Sono da tempo alla ricerca dell’articolo “definitivo”, ovvero dell’opinione forte e coinvincente che mi faccia capire dove va questo mestiere con la crisi e la carta e il web eccetera eccetera. Clay Shirky ha scritto un lungo articolo tradotto da Internazionale, assolutamente illuminante. Ma non perchè dia risposte più degli altri: stavolta il punto di vista è diverso; Shirlky sostiene che – date queste attuali condizioni – nessuno può sapere oggi qual è il modello di stampa che ci ritroveremo l’indomani.  È la risposta più ottimistica che ho mai sentito finora, sintetizzata così:

Niente lo sostituirà, ma tutto potrebbe sostituirlo. È il momento di sperimentare.

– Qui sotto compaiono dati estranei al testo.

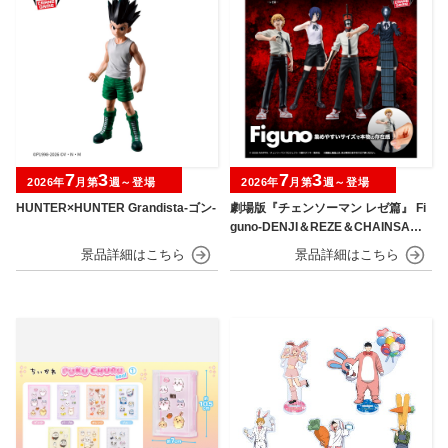
7
3
7
3
2026年
月第
週～登場
2026年
月第
週～登場
HUNTER×HUNTER Grandista-ゴン-
劇場版『チェンソーマン レゼ篇』 Fi
guno-DENJI＆REZE＆CHAINSAW
MAN＆BOMB-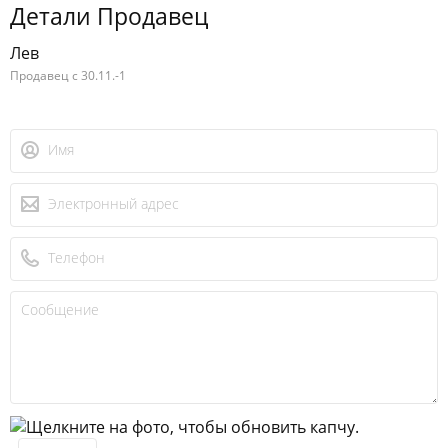
Детали Продавец
Лев
Продавец с 30.11.-1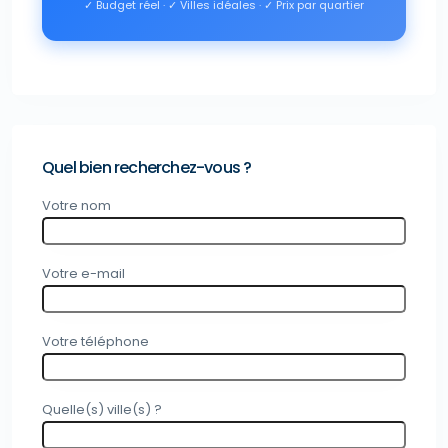
✓ Budget réel · ✓ Villes idéales · ✓ Prix par quartier
Quel bien recherchez-vous ?
Votre nom
Votre e-mail
Votre téléphone
Quelle(s) ville(s) ?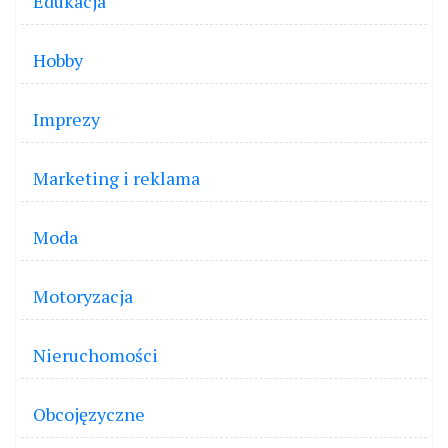
Edukacja
Hobby
Imprezy
Marketing i reklama
Moda
Motoryzacja
Nieruchomości
Obcojęzyczne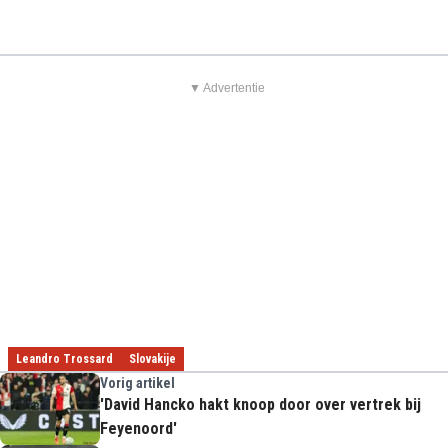
▼ Advertentie
Leandro Trossard
Slovakije
Vorig artikel
'David Hancko hakt knoop door over vertrek bij
Feyenoord'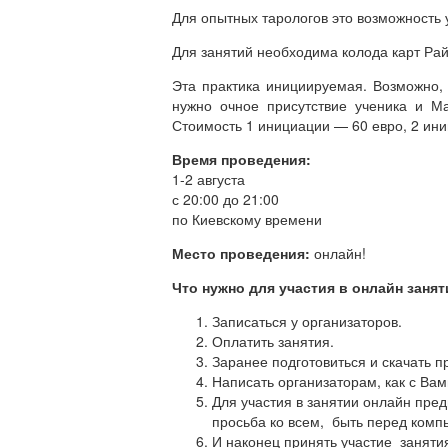
Для опытных тарологов это возможность 
Для занятий необходима колода карт Ра
Эта практика инициируемая. Возможно
нужно очное присутствие ученика и М
Стоимость 1 инициации — 60 евро, 2 ини
Время проведения:
1-2 августа
с 20:00 до 21:00
по Киевскому времени
Место проведения:
онлайн!
Что нужно для участия в онлайн заня
Записаться у организаторов.
Оплатить занятия.
Заранее подготовиться и скачать 
Написать организаторам, как с Вами
Для участия в занятии онлайн пре
просьба ко всем, быть перед комп
И наконец принять участие занятия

È necessario leggerlo tutto, ricostruire storicamente cos’è successo da quando qualcuno ha detto in redazione: «toh, c’è questo internet che è proprio interessante». Shirky fornisce la risposta che più dovrebbe infondere fiducia ai giovani (con me c’è riuscito).

Nei prossimi decenni il giornalismo sarà fatto di una serie di casi particolari. Molti di questi modelli saranno creati da amatori, ricercatori e scrittori. Altri dipenderanno da sponsorizzazioni, sovvenzioni e donazioni. Molti altri esisteranno grazie a un gruppo di quattordicenni pieni di energia che diffonderanno le notizie.

Molti di questi modelli falliranno. Non sarà un solo esperimento a sostituire quello che stiamo perdendo con la fine del giornali, ma con il tempo l’insieme degli esperimenti che funzionano potrebbe darci il giornalismo di cui abbiamo bisogno.